What the task requires: Using the data that follows, output only the lines from the line with "6102 7144 0" up to and including the line with "Wähle optionale Add-ons", exactly, leaving pictures aside.

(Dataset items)
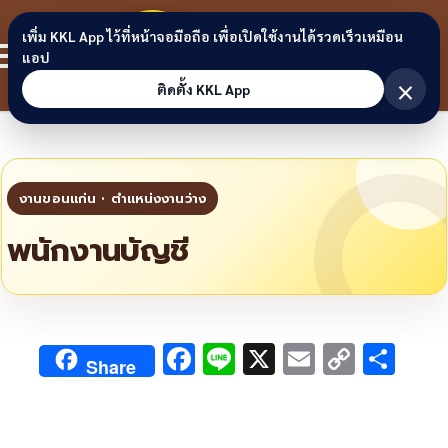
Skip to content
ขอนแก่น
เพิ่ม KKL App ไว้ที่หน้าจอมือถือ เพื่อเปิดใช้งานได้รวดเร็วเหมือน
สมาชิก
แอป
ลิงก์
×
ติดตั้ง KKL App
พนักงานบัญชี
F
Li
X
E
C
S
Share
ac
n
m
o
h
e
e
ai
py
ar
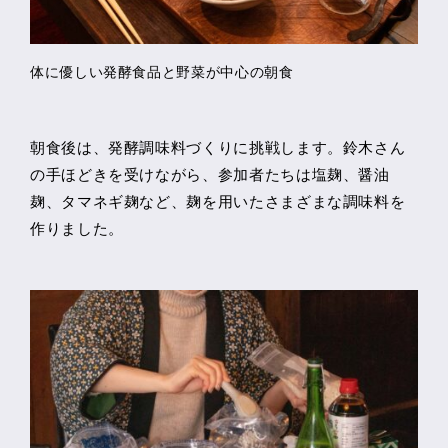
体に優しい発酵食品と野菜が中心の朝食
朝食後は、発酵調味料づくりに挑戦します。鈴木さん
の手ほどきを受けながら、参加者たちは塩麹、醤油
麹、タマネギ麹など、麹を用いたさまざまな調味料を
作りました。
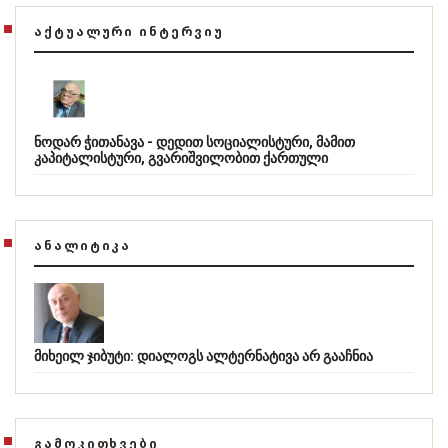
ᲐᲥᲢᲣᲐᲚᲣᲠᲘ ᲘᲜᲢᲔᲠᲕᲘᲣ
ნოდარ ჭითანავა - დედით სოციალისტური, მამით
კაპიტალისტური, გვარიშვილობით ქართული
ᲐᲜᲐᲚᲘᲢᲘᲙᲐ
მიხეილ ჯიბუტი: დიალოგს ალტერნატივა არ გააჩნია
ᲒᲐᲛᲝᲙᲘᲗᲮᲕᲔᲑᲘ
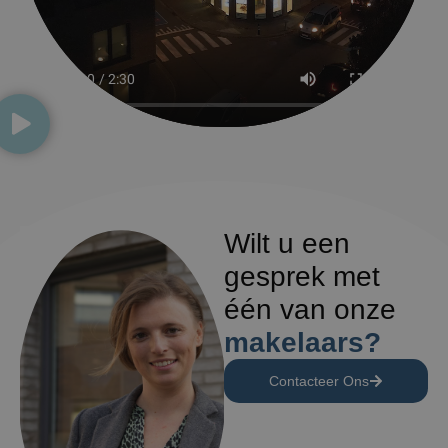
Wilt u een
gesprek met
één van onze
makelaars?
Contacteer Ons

* * *

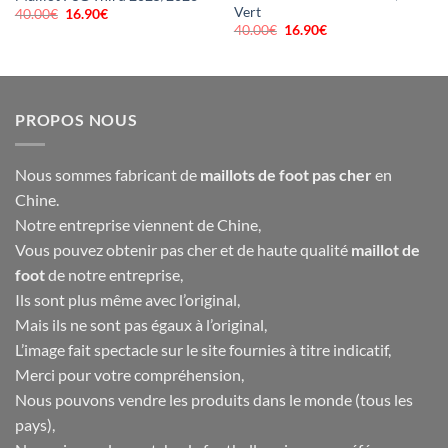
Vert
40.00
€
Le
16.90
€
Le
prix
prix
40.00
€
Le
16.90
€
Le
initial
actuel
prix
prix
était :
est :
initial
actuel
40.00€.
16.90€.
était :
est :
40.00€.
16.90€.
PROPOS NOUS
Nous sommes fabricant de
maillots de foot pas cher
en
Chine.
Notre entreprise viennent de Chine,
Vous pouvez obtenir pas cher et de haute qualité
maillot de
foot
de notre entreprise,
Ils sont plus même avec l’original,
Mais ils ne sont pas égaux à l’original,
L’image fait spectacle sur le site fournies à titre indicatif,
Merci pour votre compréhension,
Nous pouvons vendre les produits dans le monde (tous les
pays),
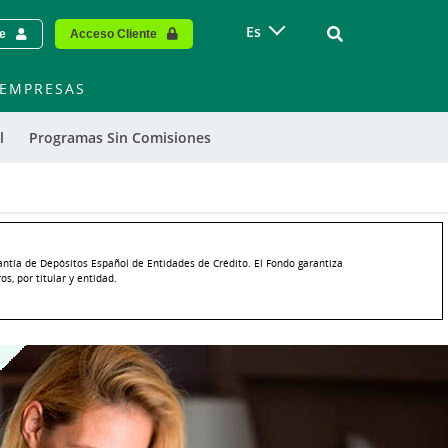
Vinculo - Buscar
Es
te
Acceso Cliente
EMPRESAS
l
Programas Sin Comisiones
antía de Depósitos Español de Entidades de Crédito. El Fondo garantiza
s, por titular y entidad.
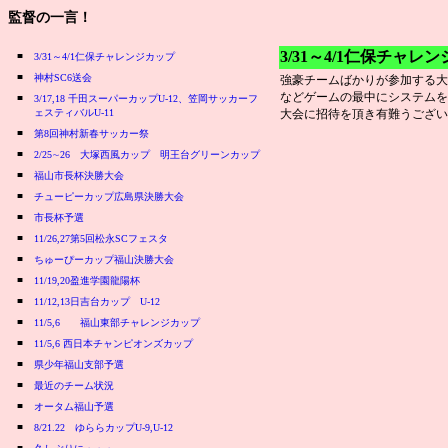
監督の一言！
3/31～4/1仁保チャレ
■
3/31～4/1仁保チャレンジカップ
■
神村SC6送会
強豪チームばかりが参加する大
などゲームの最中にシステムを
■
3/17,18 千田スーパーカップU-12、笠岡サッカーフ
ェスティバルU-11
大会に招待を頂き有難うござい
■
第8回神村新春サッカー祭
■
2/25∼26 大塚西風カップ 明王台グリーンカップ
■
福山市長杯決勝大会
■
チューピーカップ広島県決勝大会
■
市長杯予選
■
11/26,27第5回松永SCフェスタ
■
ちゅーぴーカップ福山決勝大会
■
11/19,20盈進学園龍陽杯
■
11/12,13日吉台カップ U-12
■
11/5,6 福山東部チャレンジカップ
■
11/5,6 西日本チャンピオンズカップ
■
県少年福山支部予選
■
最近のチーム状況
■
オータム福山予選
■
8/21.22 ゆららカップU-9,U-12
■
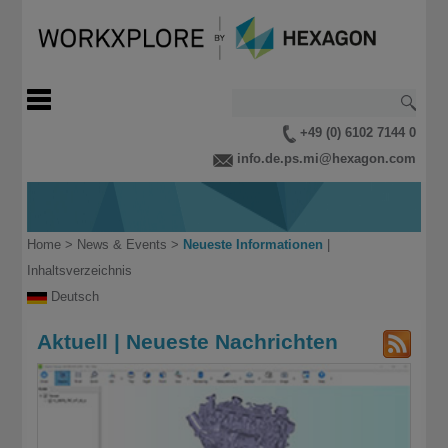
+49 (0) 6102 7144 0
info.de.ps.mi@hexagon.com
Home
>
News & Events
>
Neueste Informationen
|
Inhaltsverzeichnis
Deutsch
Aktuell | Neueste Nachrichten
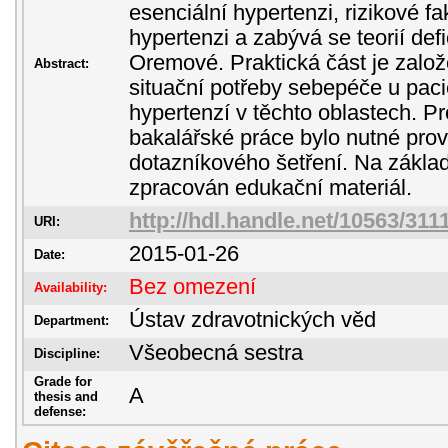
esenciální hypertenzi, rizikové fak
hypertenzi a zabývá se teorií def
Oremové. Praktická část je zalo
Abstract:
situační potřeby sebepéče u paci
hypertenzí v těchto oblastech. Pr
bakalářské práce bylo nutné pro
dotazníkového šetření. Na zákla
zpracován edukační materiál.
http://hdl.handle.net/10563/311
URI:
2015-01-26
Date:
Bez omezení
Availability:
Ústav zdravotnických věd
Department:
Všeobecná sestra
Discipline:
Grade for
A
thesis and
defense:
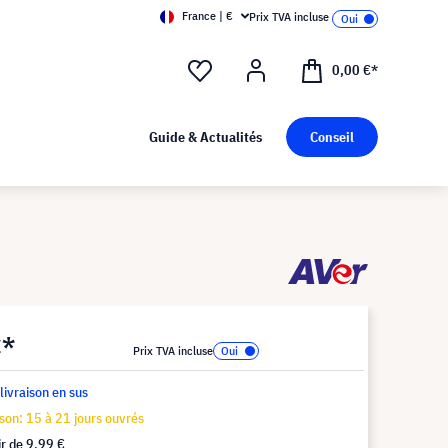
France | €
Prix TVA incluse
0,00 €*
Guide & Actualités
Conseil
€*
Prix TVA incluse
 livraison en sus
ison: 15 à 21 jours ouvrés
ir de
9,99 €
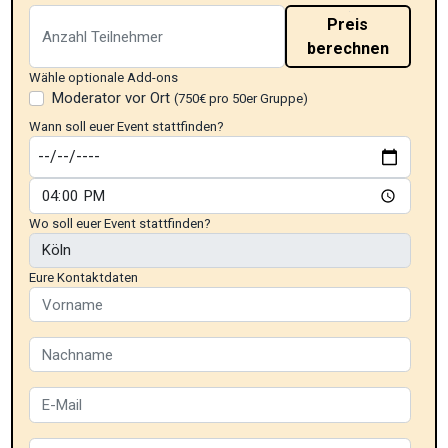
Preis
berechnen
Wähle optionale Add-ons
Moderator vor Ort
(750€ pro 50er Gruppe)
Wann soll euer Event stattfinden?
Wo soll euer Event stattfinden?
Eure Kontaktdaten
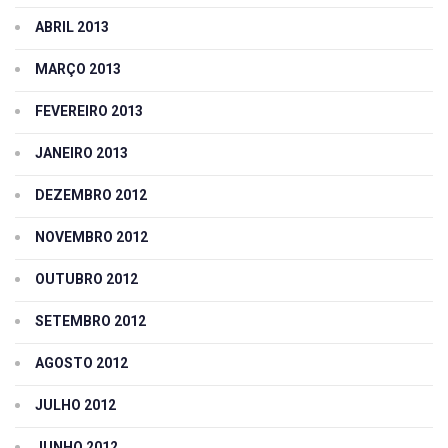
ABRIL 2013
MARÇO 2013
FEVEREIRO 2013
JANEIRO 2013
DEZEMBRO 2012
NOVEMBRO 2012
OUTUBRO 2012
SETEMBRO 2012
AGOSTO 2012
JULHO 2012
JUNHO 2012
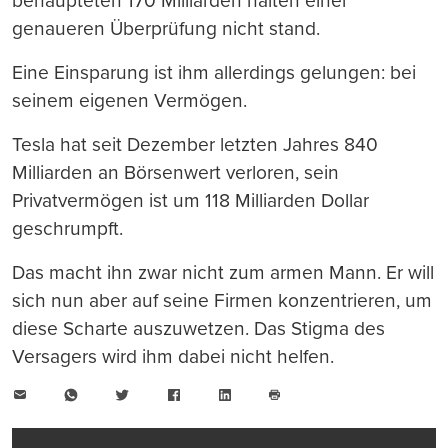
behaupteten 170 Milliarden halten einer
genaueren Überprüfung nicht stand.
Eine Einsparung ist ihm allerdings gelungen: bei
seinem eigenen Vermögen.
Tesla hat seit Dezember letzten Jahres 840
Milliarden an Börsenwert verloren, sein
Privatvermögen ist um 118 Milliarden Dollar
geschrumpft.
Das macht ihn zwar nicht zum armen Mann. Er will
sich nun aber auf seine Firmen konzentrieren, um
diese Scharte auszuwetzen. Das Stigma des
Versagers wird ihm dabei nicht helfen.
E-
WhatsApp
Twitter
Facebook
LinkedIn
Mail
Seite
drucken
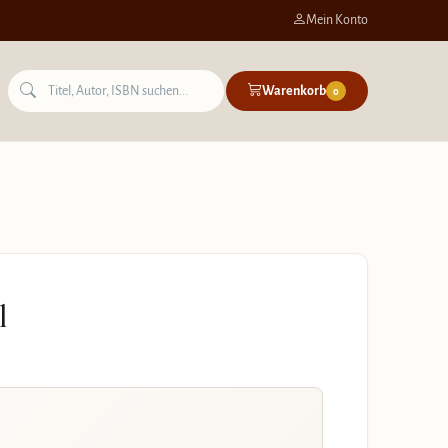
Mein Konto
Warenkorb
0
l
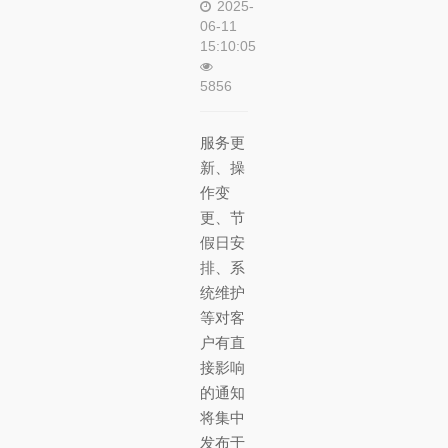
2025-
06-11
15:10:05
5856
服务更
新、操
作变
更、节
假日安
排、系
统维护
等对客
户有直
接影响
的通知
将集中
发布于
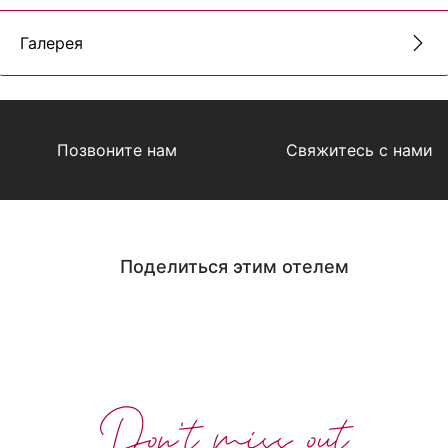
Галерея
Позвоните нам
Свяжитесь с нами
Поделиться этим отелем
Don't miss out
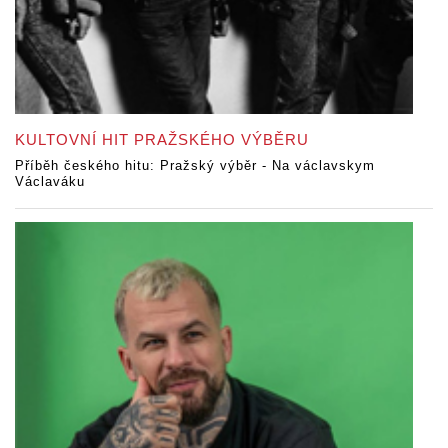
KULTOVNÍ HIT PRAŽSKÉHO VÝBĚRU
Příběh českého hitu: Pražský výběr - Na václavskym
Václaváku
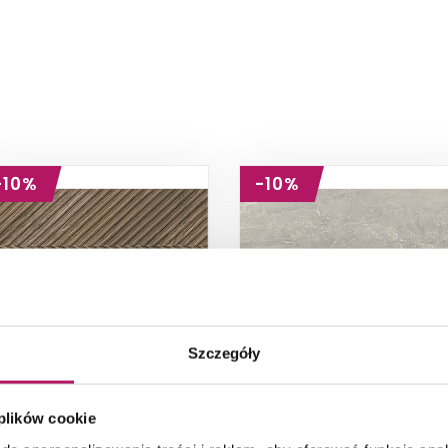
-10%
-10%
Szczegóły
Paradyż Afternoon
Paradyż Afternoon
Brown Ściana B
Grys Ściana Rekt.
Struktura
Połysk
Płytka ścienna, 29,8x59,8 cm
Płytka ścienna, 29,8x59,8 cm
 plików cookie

Answer below:
+49 (0) 6102 7144 0
info.de.ps.mi@hexagon.com
Home
>
News & Events
>
Neueste Informationen
|
Inhaltsverzeichnis
Deutsch
Aktuell | Neueste Nachrichten
esenciální hypertenzi, rizikové fak
hypertenzi a zabývá se teorií def
Oremové. Praktická část je zalo
Abstract:
situační potřeby sebepéče u paci
hypertenzí v těchto oblastech. Pr
bakalářské práce bylo nutné pro
dotazníkového šetření. Na zákla
zpracován edukační materiál.
http://hdl.handle.net/10563/311
URI:
2015-01-26
Date:
Bez omezení
Availability:
Ústav zdravotnických věd
Department:
Všeobecná sestra
Discipline:
Grade for
A
thesis and
defense:
France | €
Prix TVA incluse
0,00 €*
Guide & Actualités
Conseil
€*
Prix TVA incluse
 livraison en sus
ison: 15 à 21 jours ouvrés
ir de
9,99 €
Preis
berechnen
Wähle optionale Add-ons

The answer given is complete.